Source-Changes-HG archive

[Date Prev][Date Next][Thread Prev][Thread Next][Date Index][Thread Index][Old Index]

[src/trunk]: src/sys Add Intel-VMX support in NVMM. This allows us to run har...



details:   https://anonhg.NetBSD.org/src/rev/7e19ab5218e5
branches:  trunk
changeset: 839311:7e19ab5218e5
user:      maxv <maxv%NetBSD.org@localhost>
date:      Wed Feb 13 16:03:16 2019 +0000

description:
Add Intel-VMX support in NVMM. This allows us to run hardware-accelerated
VMs on Intel CPUs. Overall this implementation is fast and reliable, I am
able to run NetBSD VMs with many VCPUs on a quad-core Intel i5.

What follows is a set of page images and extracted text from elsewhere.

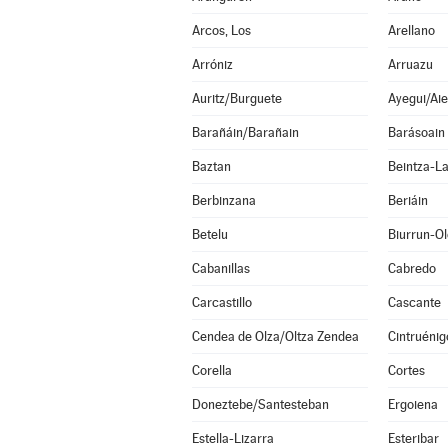
Arcos, Los
Arellano
Arróniz
Arruazu
Auritz/Burguete
Ayegui/Aie
Barañáin/Barañain
Barásoain
Baztan
Beintza-L
Berbinzana
Beriáin
Betelu
Biurrun-O
Cabanillas
Cabredo
Carcastillo
Cascante
Cendea de Olza/Oltza Zendea
Cintruénig
Corella
Cortes
Doneztebe/Santesteban
Ergoiena
Estella-Lizarra
Esteribar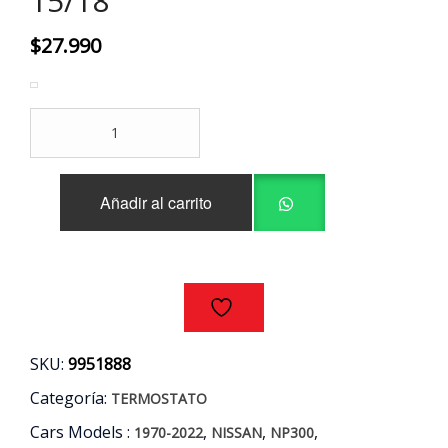
15/18
$
27.990
TERMOSTATO
COMPLETO
NISSAN
NP300
Añadir al carrito
2.3
AÑOS
15/18
cantidad
SKU:
9951888
Categoría:
TERMOSTATO
Cars Models :
,
,
,
1970-2022
NISSAN
NP300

NVMM-Intel applies several optimizations already present in NVMM-AMD, and
has a code structure similar to it. No change was needed in the NVMM MI
frontend, or in libnvmm.

Some differences exist against AMD:

 - On Intel the ASID space is big, so we don't fall back to a shared ASID
   when there are more VCPUs executing than available ASIDs in the host,
   contrary to AMD. There are enough ASIDs for the maximum number of VCPUs
   supported by NVMM.

 - On Intel there are two TLBs we need to take care of, one for the host
   (EPT) and one for the guest (VPID). Changes in EPT paging flush the
   host TLB, changes to the guest mode flush the guest TLB.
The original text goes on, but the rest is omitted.